The Two-Hour "Gut Check" Protocol
Wong proposes a two-hour, distraction-free "gut check" to be performed before July 1st. During this time, the fundraiser must:
- Clean the Pipeline: Remove prospects who have been in the same stage for too long without movement.
- Review the "Big Three": Look specifically at the top three donors who could bridge the current funding gap.
- Identify Barriers: Determine what is preventing those donors from moving forward.
- Develop a 90-Day Action Plan: Map out specific, high-touch actions to move these key prospects toward a decision before the autumn season begins.

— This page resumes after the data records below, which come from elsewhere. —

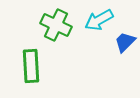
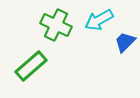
green rectangle: rotated 52 degrees clockwise
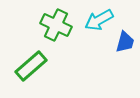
blue trapezoid: rotated 150 degrees clockwise
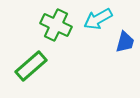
cyan arrow: moved 1 px left, 1 px up
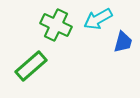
blue trapezoid: moved 2 px left
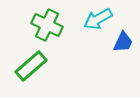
green cross: moved 9 px left
blue trapezoid: rotated 10 degrees clockwise
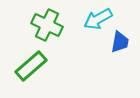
blue trapezoid: moved 3 px left; rotated 15 degrees counterclockwise
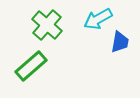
green cross: rotated 16 degrees clockwise
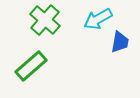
green cross: moved 2 px left, 5 px up
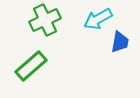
green cross: rotated 24 degrees clockwise
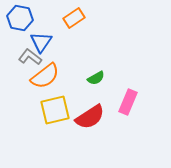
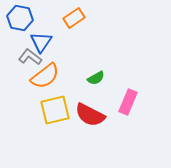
red semicircle: moved 2 px up; rotated 60 degrees clockwise
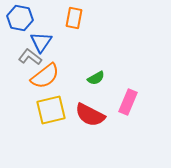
orange rectangle: rotated 45 degrees counterclockwise
yellow square: moved 4 px left
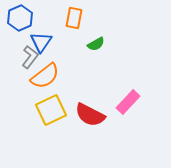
blue hexagon: rotated 25 degrees clockwise
gray L-shape: rotated 90 degrees clockwise
green semicircle: moved 34 px up
pink rectangle: rotated 20 degrees clockwise
yellow square: rotated 12 degrees counterclockwise
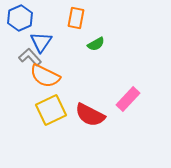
orange rectangle: moved 2 px right
gray L-shape: rotated 80 degrees counterclockwise
orange semicircle: rotated 64 degrees clockwise
pink rectangle: moved 3 px up
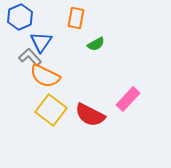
blue hexagon: moved 1 px up
yellow square: rotated 28 degrees counterclockwise
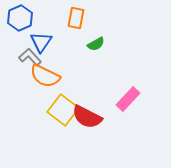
blue hexagon: moved 1 px down
yellow square: moved 12 px right
red semicircle: moved 3 px left, 2 px down
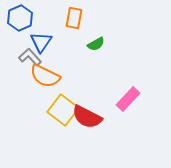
orange rectangle: moved 2 px left
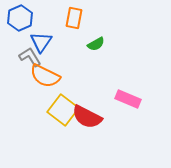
gray L-shape: rotated 10 degrees clockwise
pink rectangle: rotated 70 degrees clockwise
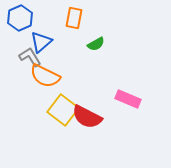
blue triangle: rotated 15 degrees clockwise
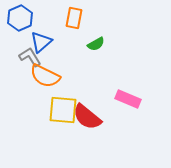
yellow square: rotated 32 degrees counterclockwise
red semicircle: rotated 12 degrees clockwise
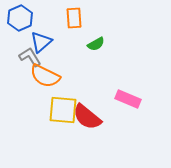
orange rectangle: rotated 15 degrees counterclockwise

Governance and the Role of the Board
One of the most profound shifts suggested by Wong concerns the relationship between the development director and the board. Often, board chairs ask, "Are we on track to hit our numbers?" which is a binary, high-pressure question that rarely yields helpful answers.
Instead, the board should be asking: "What is the dollar value of qualified, committed, and high-probability revenue in our pipeline for the next six months, and where is our system leaking?"

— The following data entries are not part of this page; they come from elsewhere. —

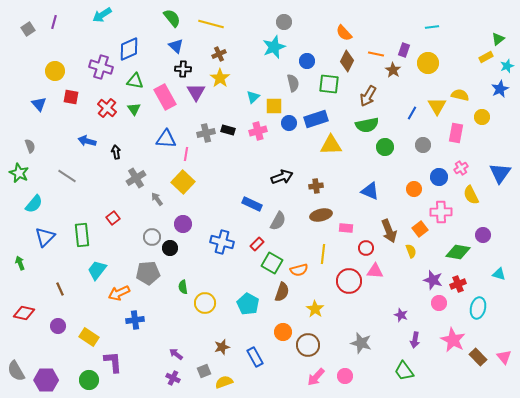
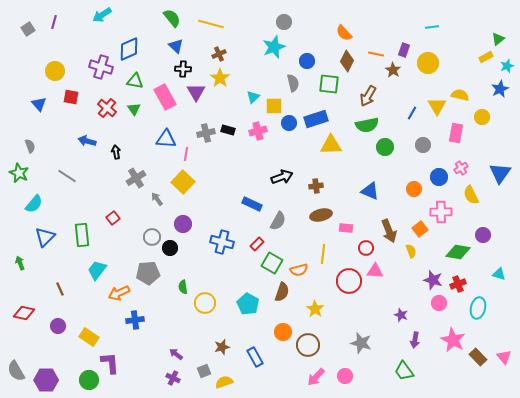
purple L-shape at (113, 362): moved 3 px left, 1 px down
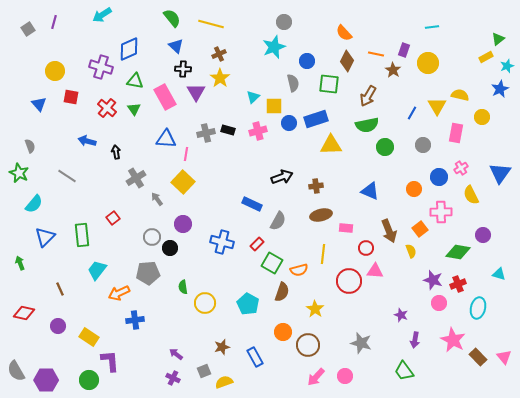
purple L-shape at (110, 363): moved 2 px up
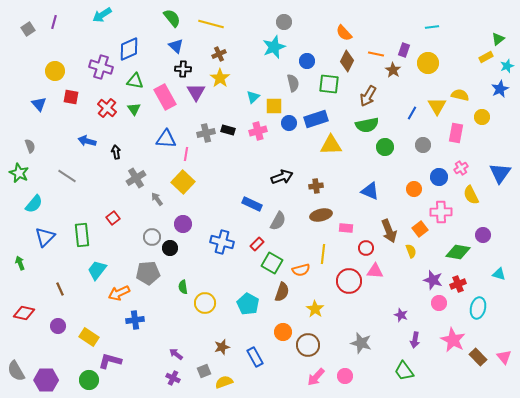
orange semicircle at (299, 270): moved 2 px right
purple L-shape at (110, 361): rotated 70 degrees counterclockwise
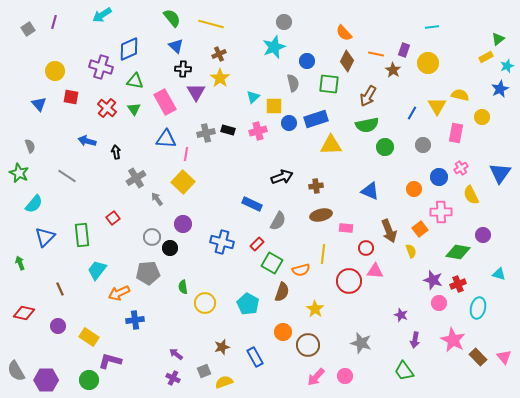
pink rectangle at (165, 97): moved 5 px down
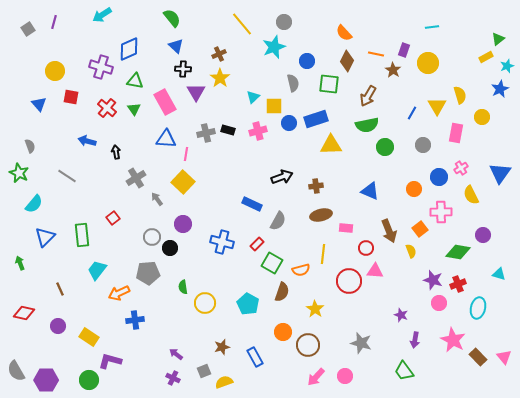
yellow line at (211, 24): moved 31 px right; rotated 35 degrees clockwise
yellow semicircle at (460, 95): rotated 60 degrees clockwise
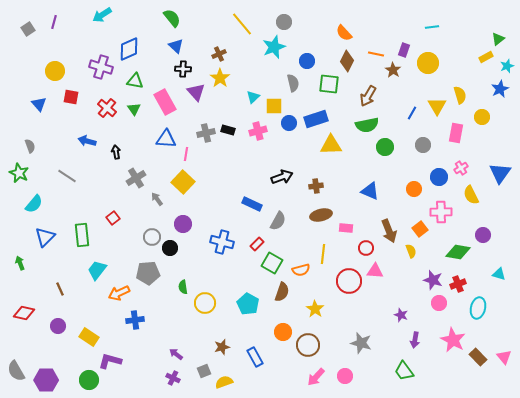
purple triangle at (196, 92): rotated 12 degrees counterclockwise
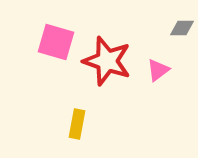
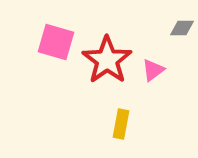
red star: moved 1 px up; rotated 18 degrees clockwise
pink triangle: moved 5 px left
yellow rectangle: moved 44 px right
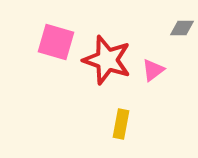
red star: rotated 18 degrees counterclockwise
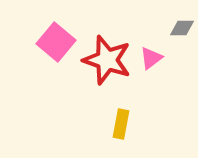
pink square: rotated 24 degrees clockwise
pink triangle: moved 2 px left, 12 px up
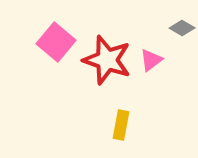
gray diamond: rotated 30 degrees clockwise
pink triangle: moved 2 px down
yellow rectangle: moved 1 px down
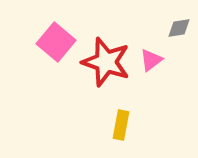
gray diamond: moved 3 px left; rotated 40 degrees counterclockwise
red star: moved 1 px left, 2 px down
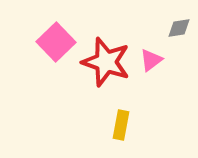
pink square: rotated 6 degrees clockwise
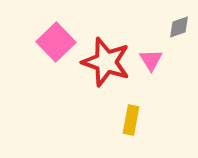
gray diamond: moved 1 px up; rotated 10 degrees counterclockwise
pink triangle: rotated 25 degrees counterclockwise
yellow rectangle: moved 10 px right, 5 px up
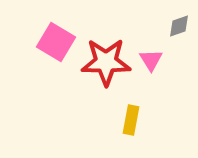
gray diamond: moved 1 px up
pink square: rotated 15 degrees counterclockwise
red star: rotated 18 degrees counterclockwise
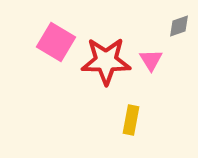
red star: moved 1 px up
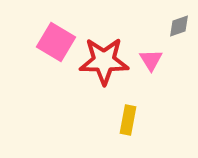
red star: moved 2 px left
yellow rectangle: moved 3 px left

This shift in questioning changes the dynamic from one of judgment to one of governance. When a board focuses on pipeline metrics, they become partners in solving structural issues rather than passive observers who are blindsided by a budget shortfall in December.
The Principle of Systemic Success
The philosophy underpinning Wong’s advice is best summarized by James Clear: "You do not rise to the level of your goals. You fall to the level of your systems."
In a sector prone to chasing "new" campaigns or "shiny" fundraising tactics, the most effective path to success is often the most boring one: disciplined, incremental cultivation of existing, qualified prospects. Attempting to launch a brand-new, massive campaign in the second half of the year to fix a deficit is rarely successful. It is far more effective to focus on a smaller group of high-potential donors and advance them through the pipeline with intentionality.
Conclusion: The Math Doesn’t Lie
The "Mid-Year Gut Check" is ultimately about radical honesty. It is about acknowledging that the math of fundraising is not magic—it is a predictable output of the inputs provided during the year. By taking the time in June to identify the leaks, tighten the systems, and re-engage with donors while the rest of the world is on vacation, organizations can transform their year-end outlook.
As Wong concludes, the numbers will tell the truth eventually. The only question for nonprofit leaders is whether they choose to uncover that truth now, while they still have the time to pivot, or wait until the end of the year, when the options for correction have vanished. For those ready to face the data, the summer is not a time for rest; it is the most important window of the year to secure the future of their mission.